_What the task asks_
In the records below, tally the lines that contain the word "Webseite" and give only that number.

_Page-level text extractions_

++++++++++++++++++++

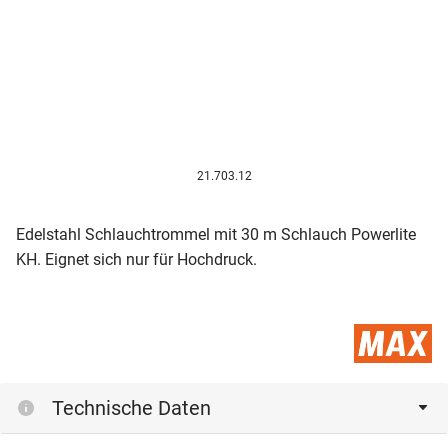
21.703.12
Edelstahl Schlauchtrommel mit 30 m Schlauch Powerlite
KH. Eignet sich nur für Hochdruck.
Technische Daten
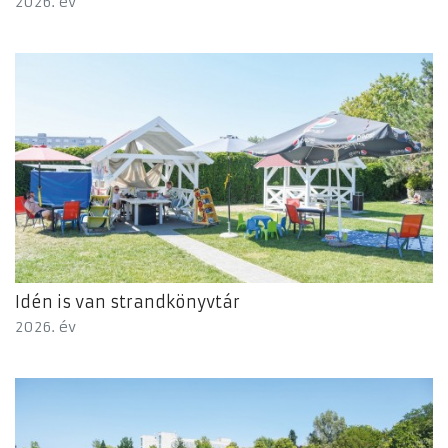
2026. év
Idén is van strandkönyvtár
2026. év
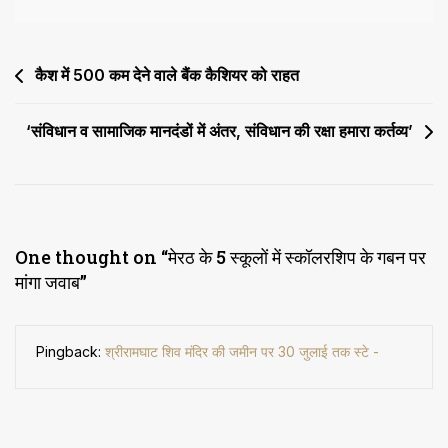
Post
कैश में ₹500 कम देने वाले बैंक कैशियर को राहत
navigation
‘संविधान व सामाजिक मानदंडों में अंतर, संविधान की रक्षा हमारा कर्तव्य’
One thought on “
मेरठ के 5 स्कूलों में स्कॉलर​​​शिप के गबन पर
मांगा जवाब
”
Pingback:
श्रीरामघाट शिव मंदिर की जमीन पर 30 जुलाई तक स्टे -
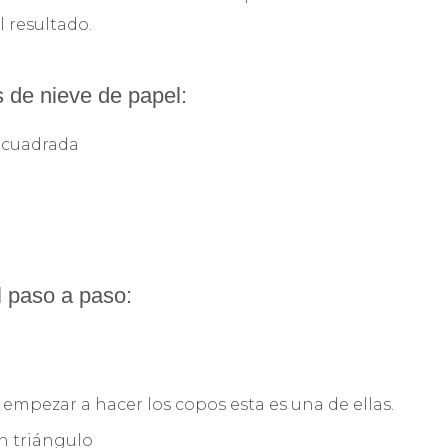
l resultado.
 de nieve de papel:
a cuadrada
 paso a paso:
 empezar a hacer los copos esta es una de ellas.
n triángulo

++++++++++++++++++++

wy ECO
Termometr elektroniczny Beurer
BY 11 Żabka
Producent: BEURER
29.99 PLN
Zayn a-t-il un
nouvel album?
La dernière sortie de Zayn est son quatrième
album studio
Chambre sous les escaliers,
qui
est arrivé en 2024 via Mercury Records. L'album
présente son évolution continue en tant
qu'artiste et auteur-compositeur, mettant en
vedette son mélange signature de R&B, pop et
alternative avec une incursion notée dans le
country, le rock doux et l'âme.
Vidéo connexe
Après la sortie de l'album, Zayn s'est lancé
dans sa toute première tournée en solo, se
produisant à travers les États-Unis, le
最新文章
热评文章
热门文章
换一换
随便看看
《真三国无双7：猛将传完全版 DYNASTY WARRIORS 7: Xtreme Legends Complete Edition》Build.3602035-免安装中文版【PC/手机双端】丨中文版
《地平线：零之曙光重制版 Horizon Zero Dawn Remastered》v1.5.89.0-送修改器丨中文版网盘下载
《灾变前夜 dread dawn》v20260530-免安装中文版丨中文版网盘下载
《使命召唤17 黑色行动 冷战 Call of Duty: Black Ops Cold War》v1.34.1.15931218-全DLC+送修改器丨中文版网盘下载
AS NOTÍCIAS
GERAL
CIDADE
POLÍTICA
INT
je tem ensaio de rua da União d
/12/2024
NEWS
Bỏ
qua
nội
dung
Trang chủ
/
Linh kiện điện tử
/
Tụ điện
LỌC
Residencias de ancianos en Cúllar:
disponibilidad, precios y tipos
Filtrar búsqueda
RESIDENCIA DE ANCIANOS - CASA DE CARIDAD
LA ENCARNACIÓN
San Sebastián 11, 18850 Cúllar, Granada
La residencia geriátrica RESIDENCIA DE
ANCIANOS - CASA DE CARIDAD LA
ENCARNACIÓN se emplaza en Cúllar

++++++++++++++++++++

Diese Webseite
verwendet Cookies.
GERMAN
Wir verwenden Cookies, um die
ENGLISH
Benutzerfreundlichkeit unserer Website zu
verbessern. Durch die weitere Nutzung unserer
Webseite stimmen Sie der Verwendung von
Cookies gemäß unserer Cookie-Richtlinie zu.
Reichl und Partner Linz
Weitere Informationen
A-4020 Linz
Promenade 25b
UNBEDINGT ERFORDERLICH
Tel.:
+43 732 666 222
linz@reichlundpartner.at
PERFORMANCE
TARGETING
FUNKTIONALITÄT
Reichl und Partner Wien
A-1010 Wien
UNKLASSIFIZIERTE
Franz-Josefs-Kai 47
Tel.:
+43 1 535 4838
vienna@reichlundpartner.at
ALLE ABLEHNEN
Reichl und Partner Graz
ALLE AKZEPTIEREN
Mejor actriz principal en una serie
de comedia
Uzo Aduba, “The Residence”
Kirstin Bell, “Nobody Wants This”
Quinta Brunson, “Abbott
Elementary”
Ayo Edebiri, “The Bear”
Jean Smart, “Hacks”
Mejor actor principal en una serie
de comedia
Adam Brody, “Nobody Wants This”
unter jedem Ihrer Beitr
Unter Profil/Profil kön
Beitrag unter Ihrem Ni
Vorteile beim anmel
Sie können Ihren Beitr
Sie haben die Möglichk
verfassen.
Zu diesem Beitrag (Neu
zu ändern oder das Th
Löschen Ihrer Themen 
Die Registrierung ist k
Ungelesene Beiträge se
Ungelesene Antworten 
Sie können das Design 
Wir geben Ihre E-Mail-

++++++++++++++++++++

_Result_
2